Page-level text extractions
• • •

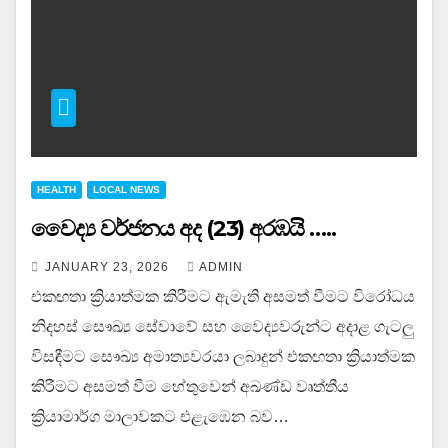
HEALTH
LOCAL NEWS
වෛද්‍ය වර්ජනය අද (23) අරඹයි …..
JANUARY 23, 2026
ADMIN
එකඟතා ක්‍රියාත්මක කිරීමට ඇමැති අසමත් වීමට විරෝධය
නිදහස් සෞඛ්‍ය සේවාවේ සහ වෛද්‍යවරුන්ට අදාළ ගැටලු
විසඳීමට සෞඛ්‍ය අමාත්‍යවරයා ලබාදුන් එකඟතා ක්‍රියාත්මක
කිරීමට අසමත් වීම හේතුවෙන් අඛණ්ඩ වෘත්තීය
ක්‍රියාමාර්ග මාලාවකට එළැඹෙන බව…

• • •

▸ **What this task involves**:
Leave the pictures out and copy the rest of the data exactly.

▸ **Result**:
HEALTH
LOCAL NEWS
වෛද්‍ය වර්ජනය අද (23) අරඹයි …..
JANUARY 23, 2026
ADMIN
එකඟතා ක්‍රියාත්මක කිරීමට ඇමැති අසමත් වීමට විරෝධය
නිදහස් සෞඛ්‍ය සේවාවේ සහ වෛද්‍යවරුන්ට අදාළ ගැටලු
විසඳීමට සෞඛ්‍ය අමාත්‍යවරයා ලබාදුන් එකඟතා ක්‍රියාත්මක
කිරීමට අසමත් වීම හේතුවෙන් අඛණ්ඩ වෘත්තීය
ක්‍රියාමාර්ග මාලාවකට එළැඹෙන බව…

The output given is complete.